Collected data:
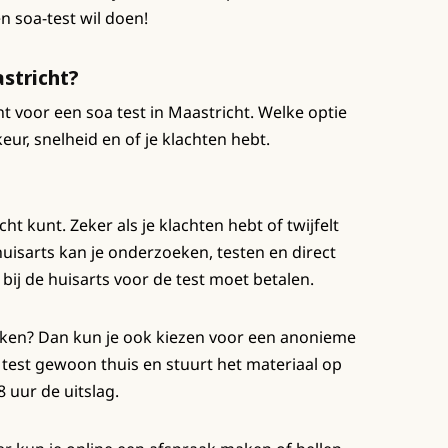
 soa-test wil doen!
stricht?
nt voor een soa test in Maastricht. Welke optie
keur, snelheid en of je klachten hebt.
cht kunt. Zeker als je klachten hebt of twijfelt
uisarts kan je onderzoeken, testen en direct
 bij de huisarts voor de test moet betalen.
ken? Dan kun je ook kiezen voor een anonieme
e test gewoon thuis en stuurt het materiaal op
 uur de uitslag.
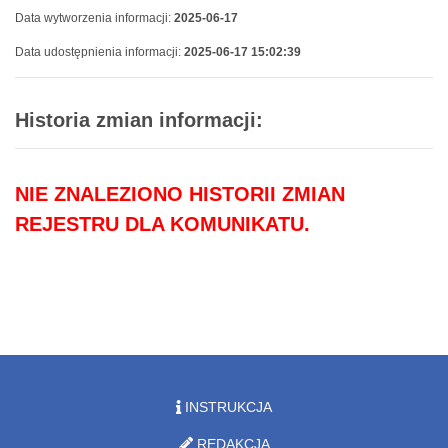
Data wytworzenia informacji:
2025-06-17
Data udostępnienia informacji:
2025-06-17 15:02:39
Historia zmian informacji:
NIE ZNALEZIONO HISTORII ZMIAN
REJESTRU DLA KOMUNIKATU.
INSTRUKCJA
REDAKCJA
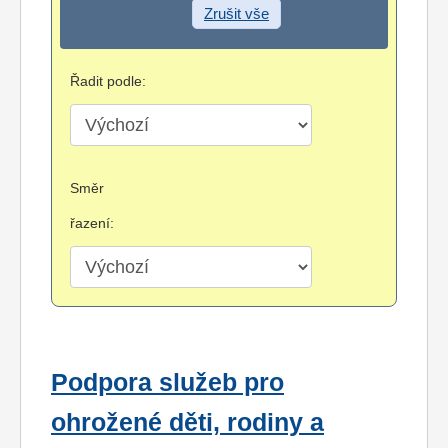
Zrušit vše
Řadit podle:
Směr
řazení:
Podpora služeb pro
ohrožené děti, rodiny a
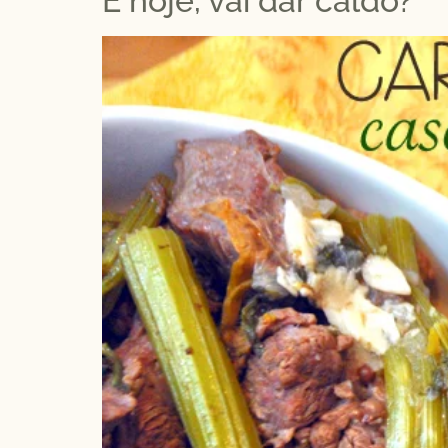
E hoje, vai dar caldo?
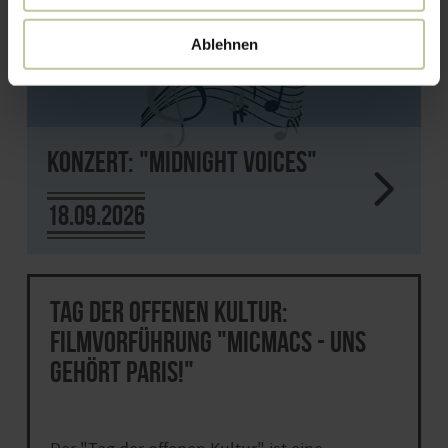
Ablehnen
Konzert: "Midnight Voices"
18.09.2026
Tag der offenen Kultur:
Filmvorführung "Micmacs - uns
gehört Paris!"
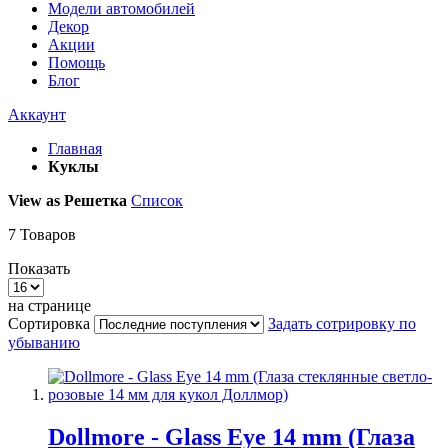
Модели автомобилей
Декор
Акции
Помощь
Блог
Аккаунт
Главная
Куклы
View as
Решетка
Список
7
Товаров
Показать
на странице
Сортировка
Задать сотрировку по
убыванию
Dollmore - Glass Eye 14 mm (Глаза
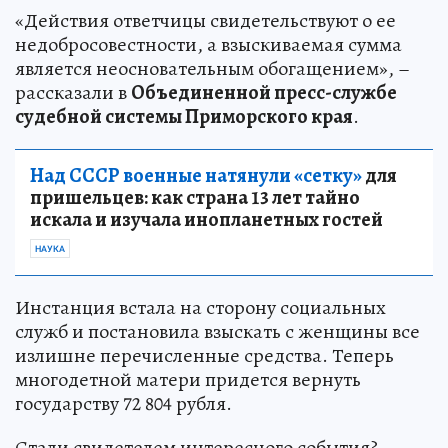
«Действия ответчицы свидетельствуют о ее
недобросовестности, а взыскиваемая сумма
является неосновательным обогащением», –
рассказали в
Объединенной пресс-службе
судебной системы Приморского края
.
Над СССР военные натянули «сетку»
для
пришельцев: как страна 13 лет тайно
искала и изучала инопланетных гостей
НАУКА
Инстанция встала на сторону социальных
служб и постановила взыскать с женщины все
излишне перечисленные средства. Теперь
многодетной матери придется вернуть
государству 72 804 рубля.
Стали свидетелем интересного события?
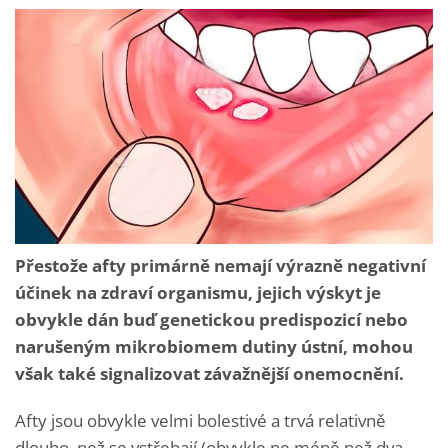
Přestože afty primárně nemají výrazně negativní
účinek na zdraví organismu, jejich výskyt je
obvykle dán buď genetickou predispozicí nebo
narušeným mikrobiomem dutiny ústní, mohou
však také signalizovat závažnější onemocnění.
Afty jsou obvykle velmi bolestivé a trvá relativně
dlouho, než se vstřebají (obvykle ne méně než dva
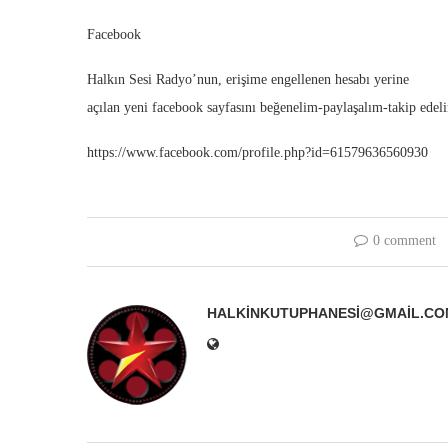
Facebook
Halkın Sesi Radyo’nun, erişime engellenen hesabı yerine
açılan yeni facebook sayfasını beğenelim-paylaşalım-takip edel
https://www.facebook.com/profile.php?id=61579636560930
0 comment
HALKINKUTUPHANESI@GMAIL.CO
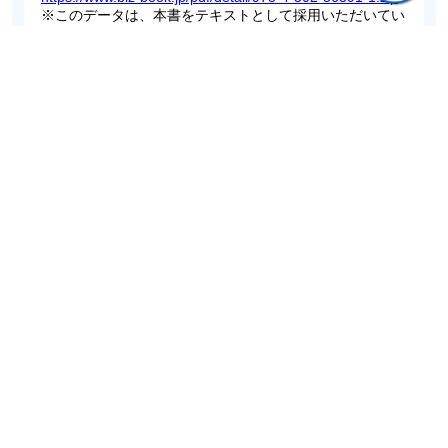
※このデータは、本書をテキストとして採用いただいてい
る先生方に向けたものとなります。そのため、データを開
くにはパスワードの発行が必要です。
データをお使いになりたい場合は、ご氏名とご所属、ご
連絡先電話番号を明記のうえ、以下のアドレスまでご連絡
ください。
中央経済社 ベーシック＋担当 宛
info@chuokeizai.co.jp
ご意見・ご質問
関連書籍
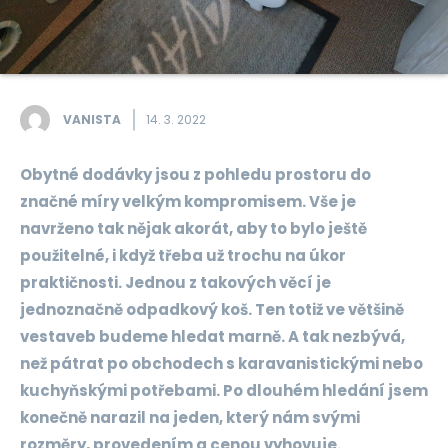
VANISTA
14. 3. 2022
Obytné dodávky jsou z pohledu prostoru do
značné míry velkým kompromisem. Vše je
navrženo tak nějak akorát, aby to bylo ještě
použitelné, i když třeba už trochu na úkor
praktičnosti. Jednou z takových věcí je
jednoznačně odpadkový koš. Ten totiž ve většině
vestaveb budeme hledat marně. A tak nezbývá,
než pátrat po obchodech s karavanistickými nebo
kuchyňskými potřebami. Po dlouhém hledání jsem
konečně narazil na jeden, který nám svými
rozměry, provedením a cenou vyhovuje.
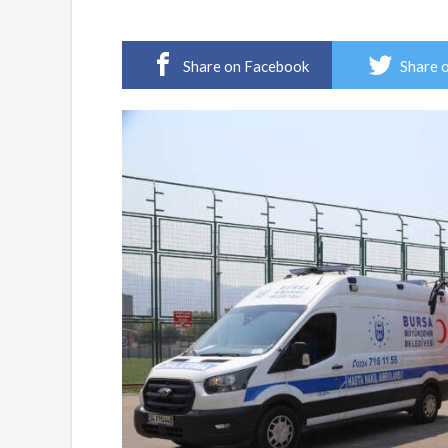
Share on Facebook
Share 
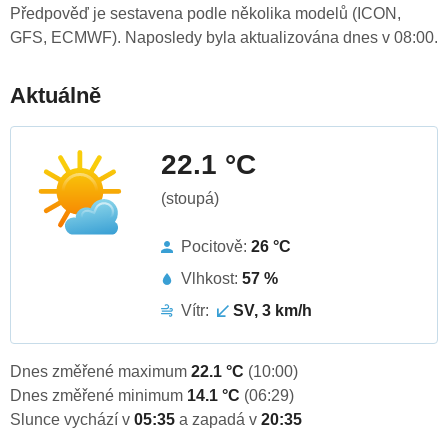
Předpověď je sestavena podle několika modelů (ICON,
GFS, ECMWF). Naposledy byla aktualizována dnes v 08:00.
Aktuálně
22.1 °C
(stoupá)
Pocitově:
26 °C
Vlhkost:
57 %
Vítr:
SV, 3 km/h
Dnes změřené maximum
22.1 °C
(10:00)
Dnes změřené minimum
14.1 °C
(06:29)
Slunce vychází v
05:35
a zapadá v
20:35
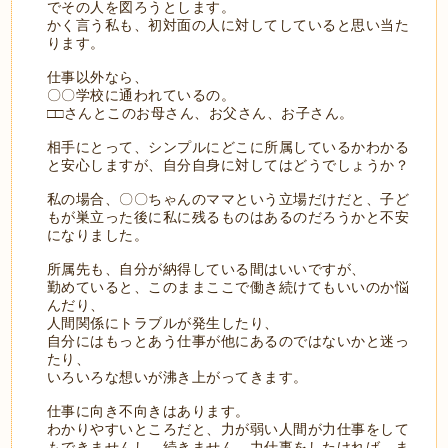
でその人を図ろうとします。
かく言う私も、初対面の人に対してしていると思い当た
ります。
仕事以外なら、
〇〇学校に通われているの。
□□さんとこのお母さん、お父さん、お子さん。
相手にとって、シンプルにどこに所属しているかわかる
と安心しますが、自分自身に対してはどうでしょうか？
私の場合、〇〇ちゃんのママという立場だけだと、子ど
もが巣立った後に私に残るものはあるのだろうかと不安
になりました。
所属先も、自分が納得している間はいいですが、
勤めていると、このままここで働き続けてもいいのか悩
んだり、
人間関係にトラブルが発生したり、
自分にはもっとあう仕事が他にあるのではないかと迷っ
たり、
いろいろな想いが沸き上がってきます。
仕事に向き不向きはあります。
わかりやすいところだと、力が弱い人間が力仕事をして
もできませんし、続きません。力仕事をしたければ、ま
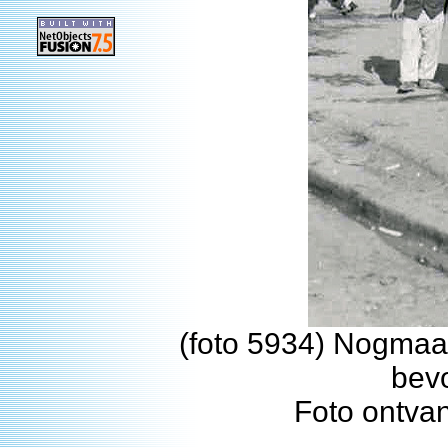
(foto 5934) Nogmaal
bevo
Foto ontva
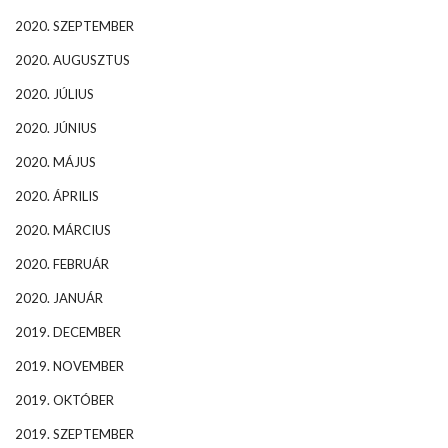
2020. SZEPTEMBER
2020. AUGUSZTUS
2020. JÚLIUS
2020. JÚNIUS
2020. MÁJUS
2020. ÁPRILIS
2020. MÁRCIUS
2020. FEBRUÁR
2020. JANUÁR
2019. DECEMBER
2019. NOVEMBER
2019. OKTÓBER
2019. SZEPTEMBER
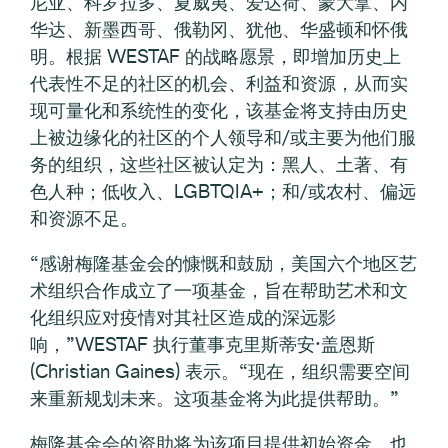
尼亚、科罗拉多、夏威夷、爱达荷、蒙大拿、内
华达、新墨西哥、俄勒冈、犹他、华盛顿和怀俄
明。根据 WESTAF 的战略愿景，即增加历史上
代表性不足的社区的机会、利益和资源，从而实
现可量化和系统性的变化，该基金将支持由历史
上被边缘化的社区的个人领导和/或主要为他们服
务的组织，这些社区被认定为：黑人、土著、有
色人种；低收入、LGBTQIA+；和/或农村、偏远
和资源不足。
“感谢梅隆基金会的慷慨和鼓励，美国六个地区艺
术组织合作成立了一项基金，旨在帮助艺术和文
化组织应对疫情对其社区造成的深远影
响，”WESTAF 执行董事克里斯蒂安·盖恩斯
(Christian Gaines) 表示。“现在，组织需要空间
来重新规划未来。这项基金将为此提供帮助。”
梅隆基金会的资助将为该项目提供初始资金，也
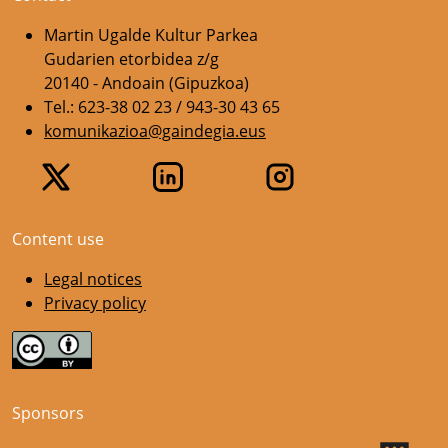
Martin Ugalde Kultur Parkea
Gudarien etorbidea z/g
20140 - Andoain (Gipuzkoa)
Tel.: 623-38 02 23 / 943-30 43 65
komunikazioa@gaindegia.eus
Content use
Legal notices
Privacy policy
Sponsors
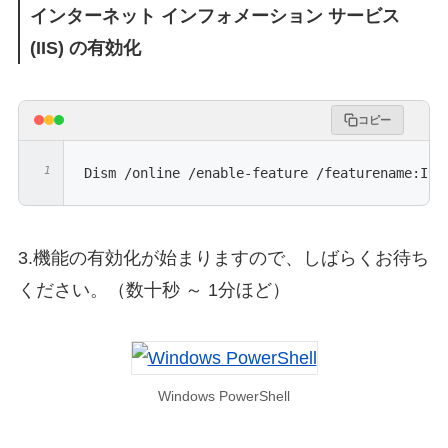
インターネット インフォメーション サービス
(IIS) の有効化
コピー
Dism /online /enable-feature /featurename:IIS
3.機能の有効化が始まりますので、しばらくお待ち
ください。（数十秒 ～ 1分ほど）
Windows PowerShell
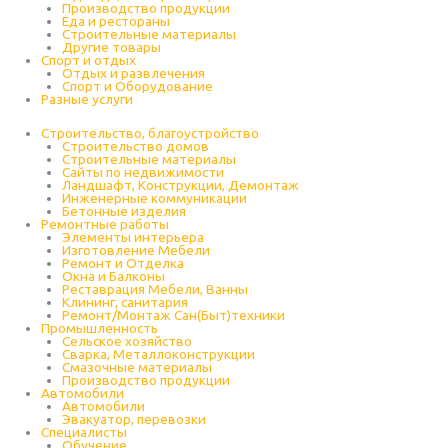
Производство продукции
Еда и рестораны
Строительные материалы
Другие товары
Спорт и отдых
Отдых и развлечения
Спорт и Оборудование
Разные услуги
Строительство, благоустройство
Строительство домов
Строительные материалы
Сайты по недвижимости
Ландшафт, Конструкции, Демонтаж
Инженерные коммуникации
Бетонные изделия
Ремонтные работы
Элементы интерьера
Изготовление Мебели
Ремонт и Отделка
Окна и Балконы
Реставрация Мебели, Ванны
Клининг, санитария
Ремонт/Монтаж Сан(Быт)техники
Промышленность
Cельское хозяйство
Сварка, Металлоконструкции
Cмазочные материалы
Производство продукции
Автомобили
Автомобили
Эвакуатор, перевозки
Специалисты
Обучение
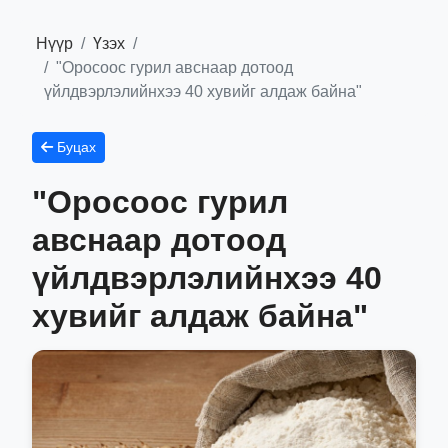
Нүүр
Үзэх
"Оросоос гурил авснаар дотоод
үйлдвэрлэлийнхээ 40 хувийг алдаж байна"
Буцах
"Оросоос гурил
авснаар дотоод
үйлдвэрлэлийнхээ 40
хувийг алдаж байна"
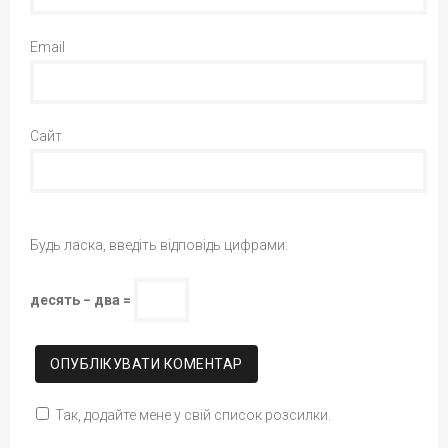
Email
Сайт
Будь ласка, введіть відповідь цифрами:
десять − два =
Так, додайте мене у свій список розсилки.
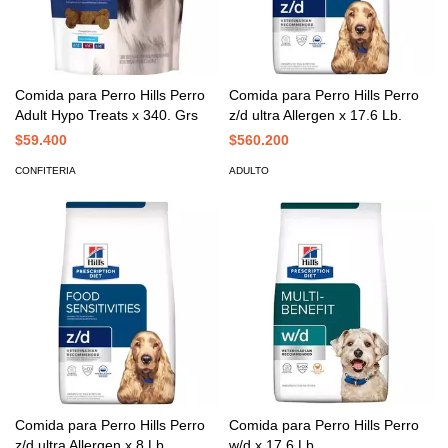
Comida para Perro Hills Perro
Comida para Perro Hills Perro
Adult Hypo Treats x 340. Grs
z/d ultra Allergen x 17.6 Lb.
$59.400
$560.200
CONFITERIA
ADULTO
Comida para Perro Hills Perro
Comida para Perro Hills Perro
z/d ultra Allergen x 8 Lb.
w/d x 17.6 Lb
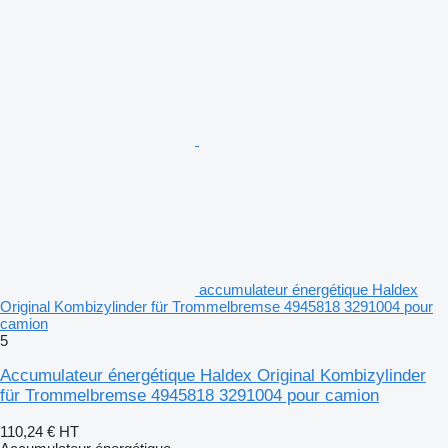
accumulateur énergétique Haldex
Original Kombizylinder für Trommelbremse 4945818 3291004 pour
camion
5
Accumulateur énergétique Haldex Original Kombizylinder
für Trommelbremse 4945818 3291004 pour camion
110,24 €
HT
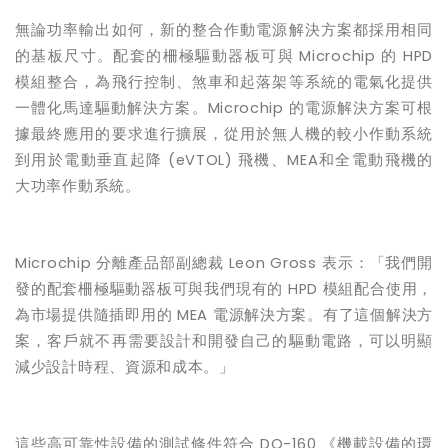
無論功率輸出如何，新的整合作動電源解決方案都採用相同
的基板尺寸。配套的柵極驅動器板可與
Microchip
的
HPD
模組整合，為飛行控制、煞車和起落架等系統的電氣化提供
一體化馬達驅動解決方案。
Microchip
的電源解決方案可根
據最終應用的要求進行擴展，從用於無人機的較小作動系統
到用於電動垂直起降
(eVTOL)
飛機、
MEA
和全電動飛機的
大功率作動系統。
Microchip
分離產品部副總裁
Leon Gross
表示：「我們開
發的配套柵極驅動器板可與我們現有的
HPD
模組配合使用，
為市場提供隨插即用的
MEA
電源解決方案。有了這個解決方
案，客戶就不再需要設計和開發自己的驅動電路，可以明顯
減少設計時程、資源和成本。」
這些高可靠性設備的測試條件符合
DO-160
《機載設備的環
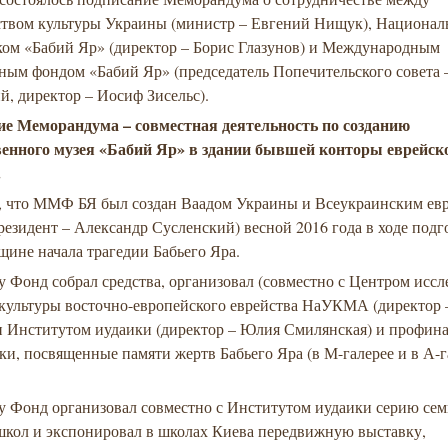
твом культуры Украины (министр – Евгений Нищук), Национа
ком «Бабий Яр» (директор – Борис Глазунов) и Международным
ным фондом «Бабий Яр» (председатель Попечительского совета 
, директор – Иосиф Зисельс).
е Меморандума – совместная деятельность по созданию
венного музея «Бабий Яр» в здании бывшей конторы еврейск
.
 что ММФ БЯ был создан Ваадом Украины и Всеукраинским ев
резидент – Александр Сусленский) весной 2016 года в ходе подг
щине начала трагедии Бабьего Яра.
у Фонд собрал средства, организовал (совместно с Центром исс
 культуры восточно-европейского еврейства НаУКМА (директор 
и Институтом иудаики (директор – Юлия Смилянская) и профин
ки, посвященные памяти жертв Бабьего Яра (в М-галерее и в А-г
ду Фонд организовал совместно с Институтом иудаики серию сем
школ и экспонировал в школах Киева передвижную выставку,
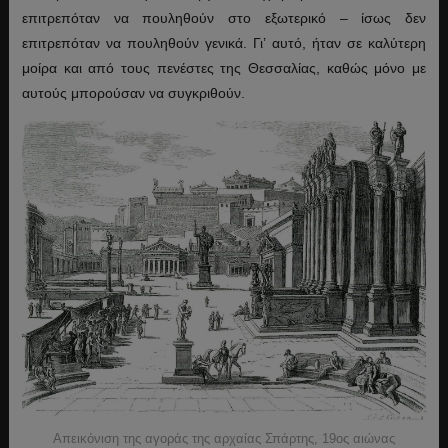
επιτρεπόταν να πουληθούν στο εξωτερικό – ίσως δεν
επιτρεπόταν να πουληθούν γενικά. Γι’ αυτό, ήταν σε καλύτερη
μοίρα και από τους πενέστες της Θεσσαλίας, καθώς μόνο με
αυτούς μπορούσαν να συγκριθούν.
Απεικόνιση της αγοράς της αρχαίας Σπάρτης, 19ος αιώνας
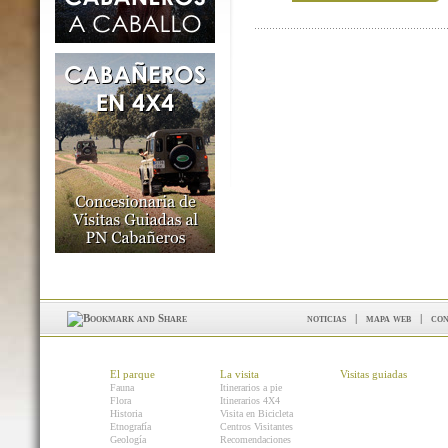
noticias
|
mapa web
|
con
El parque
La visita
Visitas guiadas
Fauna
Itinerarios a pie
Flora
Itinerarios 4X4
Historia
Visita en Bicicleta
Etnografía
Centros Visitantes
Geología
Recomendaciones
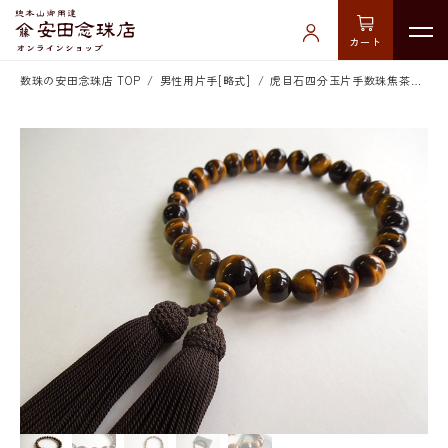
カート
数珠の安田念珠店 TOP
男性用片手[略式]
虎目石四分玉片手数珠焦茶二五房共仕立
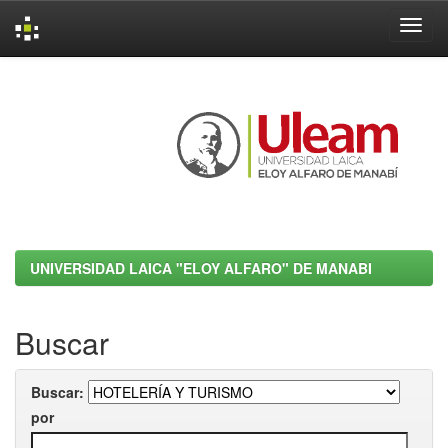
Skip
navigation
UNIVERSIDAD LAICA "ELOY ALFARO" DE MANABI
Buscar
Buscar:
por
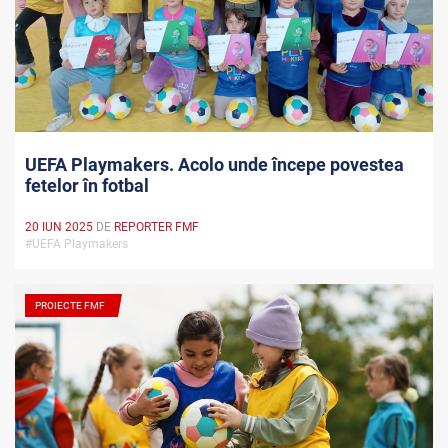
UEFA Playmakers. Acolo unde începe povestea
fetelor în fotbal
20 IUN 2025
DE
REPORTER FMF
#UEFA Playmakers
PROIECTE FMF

- **PROBLEM DETAILS**
Verbatim copy, pictures excluded: output the lines from the first line of the records above through the line containing "ken? Dan kun je ook kiezen voor een anonieme".

- **SOLUTION TO THIS TASK**
 soa-test wil doen!
stricht?
nt voor een soa test in Maastricht. Welke optie
keur, snelheid en of je klachten hebt.
cht kunt. Zeker als je klachten hebt of twijfelt
uisarts kan je onderzoeken, testen en direct
 bij de huisarts voor de test moet betalen.
ken? Dan kun je ook kiezen voor een anonieme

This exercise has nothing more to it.